Sport, at its best, gives us a glimpse into the world as it could be. Pure. Beautiful. At its worst, and all too often, it reflects back at us the world as it is.
Let’s recap the last few weeks for Seattle Seahawks’ cornerback Richard Sherman.
It started with a bit of postgame sportsmanship toward San Francisco receiver Michael Crabtree. “Good game, hell of a game.”
Then, there was the rant on national television: “I’m the best corner in the game.”
The backlash begins here. He was called a classless thug, and many worse things that I won't dare mention here. Then, according to Newton’s third law of viral videos, there was an equal and opposite reaction to that backlash.
Sherman, it turns out, escaped from the streets of Compton as salutatorian of his graduating class, left Stanford partway to a master’s degree and is now a pro-bowl cornerback in the NFL.
Some, if not most of his defenders acted as if somehow his academic background meant it was OK for him to talk, though those without such a story should remain silent. One of my favorite quotes from Washington Post columnist Clinton Yates sums up the situation quite nicely, I thought: "Loud, screaming black men are not by default, thugs."
It wasn’t always the case that athletes were apolitical corporate property, afraid to go off script and lose valuable sponsorship money. The sporting arena is not a world of whitewashed purity, as we have been led to believe. Athletes have a long history of being forces of societal change.
After Sherman went rogue, I immediately wondered how the millennial generation would have reacted to Muhammad Ali’s “I am the greatest” speech. What would the issue-attention cycle have been like if Twitter existed when in 1968 Olympic athletes Tommie Smith and John Carlos went shoeless to their medal ceremony to protest poverty and held up their fists during the national anthem to show support for the black power movement?
A lot of Sherman’s backlash is attributable to the individual aura built around the sport of football: conveniently ignore the inherent violence and the toll it takes on these athletes’ bodies, while discouraging any semblance of violence outside the confines of the NFL rulebook.
The night before the NFC Championship game, the Calgary Flames and Vancouver Canucks of the NHL started a game with a team-on-team brawl. Not one second on the clock had expired and both teams were swinging away. Not a second thought was given to the incident or the angry interviews by representatives from both teams.
Richard Sherman's public opinion swing is all about perception.
In the coming days, Sherman stood by his principles and spoke his mind about the racist and classist undertones in which the incident was being discussed. Musicians, artists, actors, business leaders and other public figures are encouraged to be principled. Athletes, like Sherman, are oftentimes shunned for having controversial opinions.

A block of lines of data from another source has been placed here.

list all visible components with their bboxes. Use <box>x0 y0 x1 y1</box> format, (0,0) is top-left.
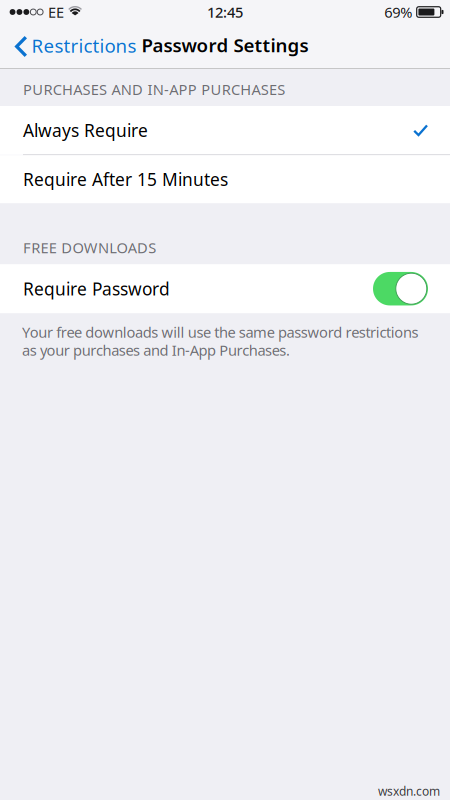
staticText: wsxdn.com <box>378 783 440 799</box>
staticText: Password Settings <box>142 33 308 57</box>
staticText: 12:45 <box>207 2 243 22</box>
button[interactable]: Require After 15 Minutes <box>0 155 450 203</box>
staticText: Require Password <box>23 277 170 300</box>
staticText: 69% <box>384 2 412 22</box>
staticText: FREE DOWNLOADS <box>23 238 156 257</box>
staticText: PURCHASES AND IN-APP PURCHASES <box>23 80 285 99</box>
staticText: as your purchases and In-App Purchases. <box>22 340 290 360</box>
staticText: Restrictions <box>32 33 136 58</box>
staticText: EE <box>48 2 64 22</box>
staticText: Your free downloads will use the same pa… <box>22 322 418 342</box>
staticText: Require After 15 Minutes <box>23 168 228 191</box>
staticText: Always Require <box>23 119 148 142</box>
button[interactable]: Always Require <box>0 106 450 154</box>
button[interactable]: Restrictions <box>0 24 144 69</box>
button[interactable]: Require Password <box>0 264 450 313</box>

LeBron James, when he entered the NBA, said he had two goals: be a global icon, and be the richest athlete to walk the earth. These goals can supplement each other to an extent, but being a true, principled icon means speaking your mind to the exclusion of all else.

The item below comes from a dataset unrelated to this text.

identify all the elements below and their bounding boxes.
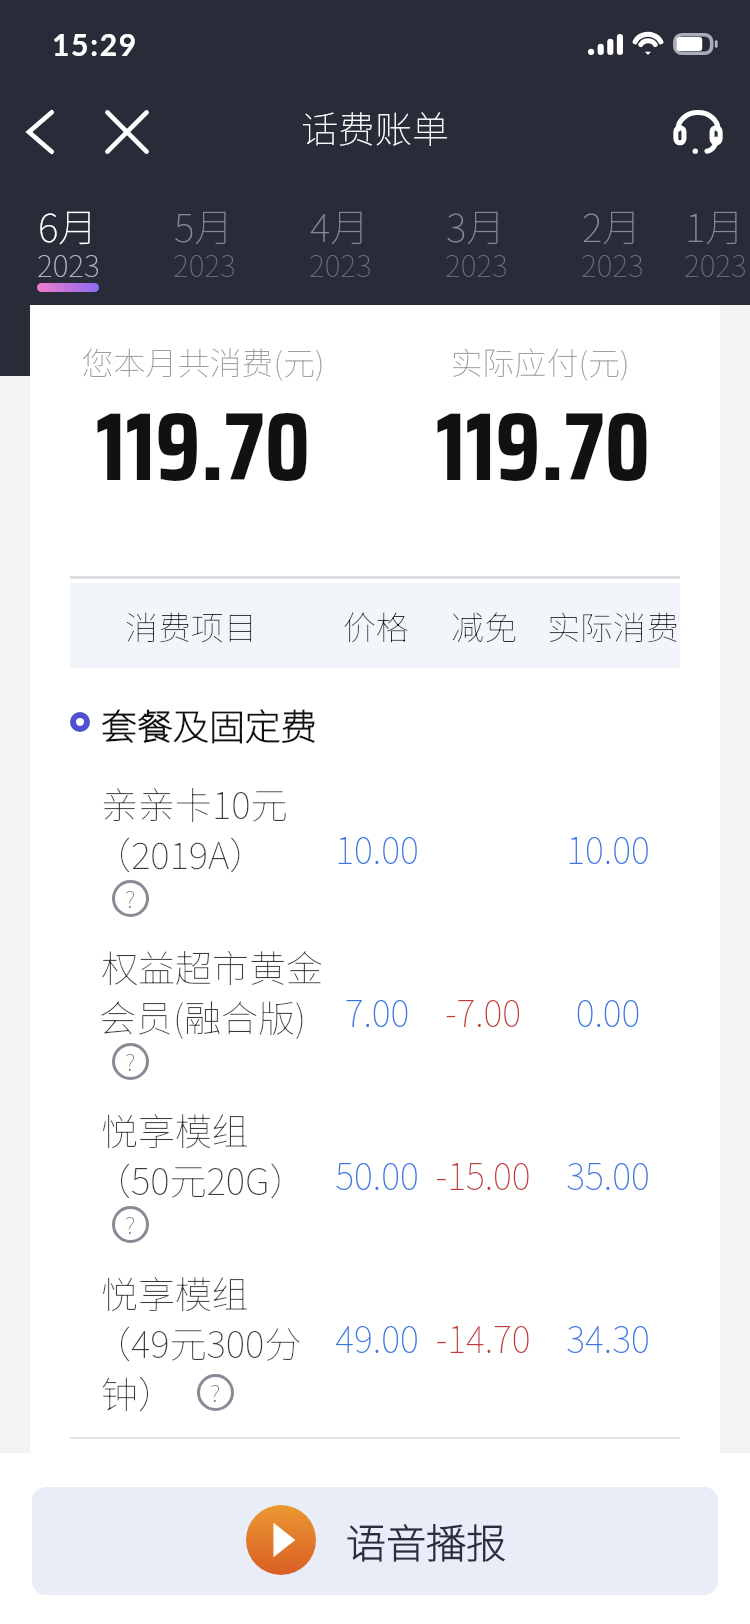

When Sherman later sat in a press conference and talked about the word “thug” and its connotations in contemporary vernacular, he also endeared himself to many. CNN Money estimates the Seahawks’ cornerback stands to make $5 million after the rant brought him to notoriety.
Sherman, in today’s Youtube clip driven world, has been given an image. That image, for the near future, is marketable. In the more distant future, strategic quotes and appearances can retain the success of his image as a marketing tool. But athletes will never have the chance to shift cultural paradigms as long as this correlation between money and opinion exists.
Once he agrees to become a spokesperson for a popular brand, like Gatorade or Nike, Sherman's image will be tied to millions of dollars. And when millions of dollars are on the line, there aren’t going to be chances to bring up the n-word, or do anything else to rock the boat. His voice will be effectively filtered to maintain profitability.
This leaves no platform to be a true harbinger of change. Jackie Robinson was willing to risk his life playing the game he loved in order to change history. Ali was willing to risk prison time. Sherman will simply have to forego a lot of money to be the same sort of political and cultural force.
In today’s consumer-driven world of athletics, I just don’t see it happening.